- TASK GOAL: A single number is the whole answer: the count of lines in the records where "Public" occurs.

Segment Start: RECORDS SUPPLIED

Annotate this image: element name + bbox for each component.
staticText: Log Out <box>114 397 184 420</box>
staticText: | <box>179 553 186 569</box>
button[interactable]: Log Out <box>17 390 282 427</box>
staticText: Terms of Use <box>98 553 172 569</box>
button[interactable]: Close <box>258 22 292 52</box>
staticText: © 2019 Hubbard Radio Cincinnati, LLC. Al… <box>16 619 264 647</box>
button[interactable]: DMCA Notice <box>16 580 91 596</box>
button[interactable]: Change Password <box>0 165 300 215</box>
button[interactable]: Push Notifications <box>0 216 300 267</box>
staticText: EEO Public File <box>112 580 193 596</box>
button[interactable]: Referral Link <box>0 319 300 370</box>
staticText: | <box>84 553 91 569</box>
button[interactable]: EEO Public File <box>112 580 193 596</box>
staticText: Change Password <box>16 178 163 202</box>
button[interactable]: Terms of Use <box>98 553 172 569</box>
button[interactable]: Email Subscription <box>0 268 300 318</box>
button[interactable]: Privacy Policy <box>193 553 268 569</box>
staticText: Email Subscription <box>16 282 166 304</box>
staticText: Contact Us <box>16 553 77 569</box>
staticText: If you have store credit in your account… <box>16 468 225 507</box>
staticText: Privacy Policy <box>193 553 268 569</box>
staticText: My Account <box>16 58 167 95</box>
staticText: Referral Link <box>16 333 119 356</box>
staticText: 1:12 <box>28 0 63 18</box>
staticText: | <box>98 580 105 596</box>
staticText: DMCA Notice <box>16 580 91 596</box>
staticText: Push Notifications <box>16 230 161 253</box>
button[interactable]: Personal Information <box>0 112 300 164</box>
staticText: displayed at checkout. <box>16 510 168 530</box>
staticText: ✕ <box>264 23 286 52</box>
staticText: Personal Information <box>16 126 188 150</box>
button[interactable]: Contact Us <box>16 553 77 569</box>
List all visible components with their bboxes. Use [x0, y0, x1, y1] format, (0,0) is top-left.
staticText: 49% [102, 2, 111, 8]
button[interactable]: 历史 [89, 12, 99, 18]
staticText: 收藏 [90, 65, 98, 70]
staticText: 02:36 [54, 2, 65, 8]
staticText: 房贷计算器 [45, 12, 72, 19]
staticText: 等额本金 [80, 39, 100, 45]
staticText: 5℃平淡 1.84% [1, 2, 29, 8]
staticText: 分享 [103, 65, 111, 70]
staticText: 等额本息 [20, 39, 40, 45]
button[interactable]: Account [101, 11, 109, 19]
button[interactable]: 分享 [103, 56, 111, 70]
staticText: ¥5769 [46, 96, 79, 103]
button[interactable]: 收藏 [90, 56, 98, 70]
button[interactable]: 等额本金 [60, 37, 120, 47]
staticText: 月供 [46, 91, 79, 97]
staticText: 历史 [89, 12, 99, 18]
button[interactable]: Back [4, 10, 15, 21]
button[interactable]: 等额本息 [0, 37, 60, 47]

Segment End: RECORDS SUPPLIED

- ANSWER TO THIS TASK: 2